Below are some records; retype all of them exactly.
=== PROVIDED RECORDS ===
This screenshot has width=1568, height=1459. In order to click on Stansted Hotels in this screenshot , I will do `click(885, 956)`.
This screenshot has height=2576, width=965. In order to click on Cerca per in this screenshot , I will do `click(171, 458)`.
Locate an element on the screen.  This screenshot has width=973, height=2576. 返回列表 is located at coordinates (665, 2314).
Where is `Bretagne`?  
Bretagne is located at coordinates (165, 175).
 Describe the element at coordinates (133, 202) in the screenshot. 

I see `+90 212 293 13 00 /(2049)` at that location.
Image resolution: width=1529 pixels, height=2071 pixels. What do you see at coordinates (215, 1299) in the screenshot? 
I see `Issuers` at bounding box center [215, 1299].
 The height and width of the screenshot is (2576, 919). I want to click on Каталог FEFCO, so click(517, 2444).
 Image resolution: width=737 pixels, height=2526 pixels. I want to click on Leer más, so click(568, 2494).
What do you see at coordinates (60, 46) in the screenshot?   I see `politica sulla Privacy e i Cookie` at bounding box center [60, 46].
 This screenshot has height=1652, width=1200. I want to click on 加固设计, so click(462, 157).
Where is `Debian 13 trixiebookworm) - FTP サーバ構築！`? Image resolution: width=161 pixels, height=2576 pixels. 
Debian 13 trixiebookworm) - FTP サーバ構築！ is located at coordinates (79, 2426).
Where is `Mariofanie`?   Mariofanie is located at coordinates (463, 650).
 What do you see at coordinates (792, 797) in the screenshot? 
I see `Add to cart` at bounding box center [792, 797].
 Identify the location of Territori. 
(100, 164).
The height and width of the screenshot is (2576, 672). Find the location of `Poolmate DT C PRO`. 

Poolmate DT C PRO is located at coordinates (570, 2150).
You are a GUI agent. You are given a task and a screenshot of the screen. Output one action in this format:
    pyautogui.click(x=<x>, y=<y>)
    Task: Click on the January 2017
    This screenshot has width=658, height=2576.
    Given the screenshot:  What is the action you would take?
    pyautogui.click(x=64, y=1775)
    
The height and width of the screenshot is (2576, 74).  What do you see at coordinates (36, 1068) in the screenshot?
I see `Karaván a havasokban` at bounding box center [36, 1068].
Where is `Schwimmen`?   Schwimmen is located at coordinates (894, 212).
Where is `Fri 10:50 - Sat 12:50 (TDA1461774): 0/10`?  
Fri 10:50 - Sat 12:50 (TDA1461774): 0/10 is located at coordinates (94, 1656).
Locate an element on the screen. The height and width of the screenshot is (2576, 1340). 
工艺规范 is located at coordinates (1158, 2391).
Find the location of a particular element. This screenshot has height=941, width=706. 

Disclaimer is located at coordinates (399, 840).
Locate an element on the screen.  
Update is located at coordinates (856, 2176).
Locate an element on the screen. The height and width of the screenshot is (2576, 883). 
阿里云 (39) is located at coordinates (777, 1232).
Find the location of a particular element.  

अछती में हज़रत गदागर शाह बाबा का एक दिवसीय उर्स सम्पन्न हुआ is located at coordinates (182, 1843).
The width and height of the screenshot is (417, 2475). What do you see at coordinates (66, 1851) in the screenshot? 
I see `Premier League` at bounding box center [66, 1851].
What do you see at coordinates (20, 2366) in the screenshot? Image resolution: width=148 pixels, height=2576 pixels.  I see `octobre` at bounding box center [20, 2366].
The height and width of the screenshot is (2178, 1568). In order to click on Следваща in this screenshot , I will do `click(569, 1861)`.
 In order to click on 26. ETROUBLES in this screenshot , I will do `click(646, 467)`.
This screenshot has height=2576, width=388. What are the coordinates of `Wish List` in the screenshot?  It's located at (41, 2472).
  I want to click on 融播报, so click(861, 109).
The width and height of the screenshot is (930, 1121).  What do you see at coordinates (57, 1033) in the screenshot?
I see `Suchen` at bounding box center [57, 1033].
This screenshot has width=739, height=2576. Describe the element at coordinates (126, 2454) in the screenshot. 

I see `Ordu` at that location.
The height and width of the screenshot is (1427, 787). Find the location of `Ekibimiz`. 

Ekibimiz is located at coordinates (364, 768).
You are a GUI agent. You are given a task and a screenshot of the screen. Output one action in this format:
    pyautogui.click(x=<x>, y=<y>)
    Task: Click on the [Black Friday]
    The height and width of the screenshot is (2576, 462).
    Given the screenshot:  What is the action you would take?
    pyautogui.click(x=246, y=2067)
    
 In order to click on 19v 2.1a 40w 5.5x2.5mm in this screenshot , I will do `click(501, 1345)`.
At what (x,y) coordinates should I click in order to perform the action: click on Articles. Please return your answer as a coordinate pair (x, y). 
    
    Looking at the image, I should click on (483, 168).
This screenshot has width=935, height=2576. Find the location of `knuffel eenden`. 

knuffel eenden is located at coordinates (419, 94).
===
→ **SOLUTION FOR THIS TASK**
This screenshot has width=1568, height=1459. In order to click on Stansted Hotels in this screenshot , I will do `click(885, 956)`.
This screenshot has height=2576, width=965. In order to click on Cerca per in this screenshot , I will do `click(171, 458)`.
Locate an element on the screen.  This screenshot has width=973, height=2576. 返回列表 is located at coordinates (665, 2314).
Where is `Bretagne`?  
Bretagne is located at coordinates (165, 175).
 Describe the element at coordinates (133, 202) in the screenshot. 

I see `+90 212 293 13 00 /(2049)` at that location.
Image resolution: width=1529 pixels, height=2071 pixels. What do you see at coordinates (215, 1299) in the screenshot? 
I see `Issuers` at bounding box center [215, 1299].
 The height and width of the screenshot is (2576, 919). I want to click on Каталог FEFCO, so click(517, 2444).
 Image resolution: width=737 pixels, height=2526 pixels. I want to click on Leer más, so click(568, 2494).
What do you see at coordinates (60, 46) in the screenshot?   I see `politica sulla Privacy e i Cookie` at bounding box center [60, 46].
 This screenshot has height=1652, width=1200. I want to click on 加固设计, so click(462, 157).
Where is `Debian 13 trixiebookworm) - FTP サーバ構築！`? Image resolution: width=161 pixels, height=2576 pixels. 
Debian 13 trixiebookworm) - FTP サーバ構築！ is located at coordinates (79, 2426).
Where is `Mariofanie`?   Mariofanie is located at coordinates (463, 650).
 What do you see at coordinates (792, 797) in the screenshot? 
I see `Add to cart` at bounding box center [792, 797].
 Identify the location of Territori. 
(100, 164).
The height and width of the screenshot is (2576, 672). Find the location of `Poolmate DT C PRO`. 

Poolmate DT C PRO is located at coordinates (570, 2150).
You are a GUI agent. You are given a task and a screenshot of the screen. Output one action in this format:
    pyautogui.click(x=<x>, y=<y>)
    Task: Click on the January 2017
    This screenshot has width=658, height=2576.
    Given the screenshot:  What is the action you would take?
    pyautogui.click(x=64, y=1775)
    
The height and width of the screenshot is (2576, 74).  What do you see at coordinates (36, 1068) in the screenshot?
I see `Karaván a havasokban` at bounding box center [36, 1068].
Where is `Schwimmen`?   Schwimmen is located at coordinates (894, 212).
Where is `Fri 10:50 - Sat 12:50 (TDA1461774): 0/10`?  
Fri 10:50 - Sat 12:50 (TDA1461774): 0/10 is located at coordinates (94, 1656).
Locate an element on the screen. The height and width of the screenshot is (2576, 1340). 
工艺规范 is located at coordinates (1158, 2391).
Find the location of a particular element. This screenshot has height=941, width=706. 

Disclaimer is located at coordinates (399, 840).
Locate an element on the screen.  
Update is located at coordinates (856, 2176).
Locate an element on the screen. The height and width of the screenshot is (2576, 883). 
阿里云 (39) is located at coordinates (777, 1232).
Find the location of a particular element.  

अछती में हज़रत गदागर शाह बाबा का एक दिवसीय उर्स सम्पन्न हुआ is located at coordinates (182, 1843).
The width and height of the screenshot is (417, 2475). What do you see at coordinates (66, 1851) in the screenshot? 
I see `Premier League` at bounding box center [66, 1851].
What do you see at coordinates (20, 2366) in the screenshot? Image resolution: width=148 pixels, height=2576 pixels.  I see `octobre` at bounding box center [20, 2366].
The height and width of the screenshot is (2178, 1568). In order to click on Следваща in this screenshot , I will do `click(569, 1861)`.
 In order to click on 26. ETROUBLES in this screenshot , I will do `click(646, 467)`.
This screenshot has height=2576, width=388. What are the coordinates of `Wish List` in the screenshot?  It's located at (41, 2472).
  I want to click on 融播报, so click(861, 109).
The width and height of the screenshot is (930, 1121).  What do you see at coordinates (57, 1033) in the screenshot?
I see `Suchen` at bounding box center [57, 1033].
This screenshot has width=739, height=2576. Describe the element at coordinates (126, 2454) in the screenshot. 

I see `Ordu` at that location.
The height and width of the screenshot is (1427, 787). Find the location of `Ekibimiz`. 

Ekibimiz is located at coordinates (364, 768).
You are a GUI agent. You are given a task and a screenshot of the screen. Output one action in this format:
    pyautogui.click(x=<x>, y=<y>)
    Task: Click on the [Black Friday]
    The height and width of the screenshot is (2576, 462).
    Given the screenshot:  What is the action you would take?
    pyautogui.click(x=246, y=2067)
    
 In order to click on 19v 2.1a 40w 5.5x2.5mm in this screenshot , I will do `click(501, 1345)`.
At what (x,y) coordinates should I click in order to perform the action: click on Articles. Please return your answer as a coordinate pair (x, y). 
    
    Looking at the image, I should click on (483, 168).
This screenshot has width=935, height=2576. Find the location of `knuffel eenden`. 

knuffel eenden is located at coordinates (419, 94).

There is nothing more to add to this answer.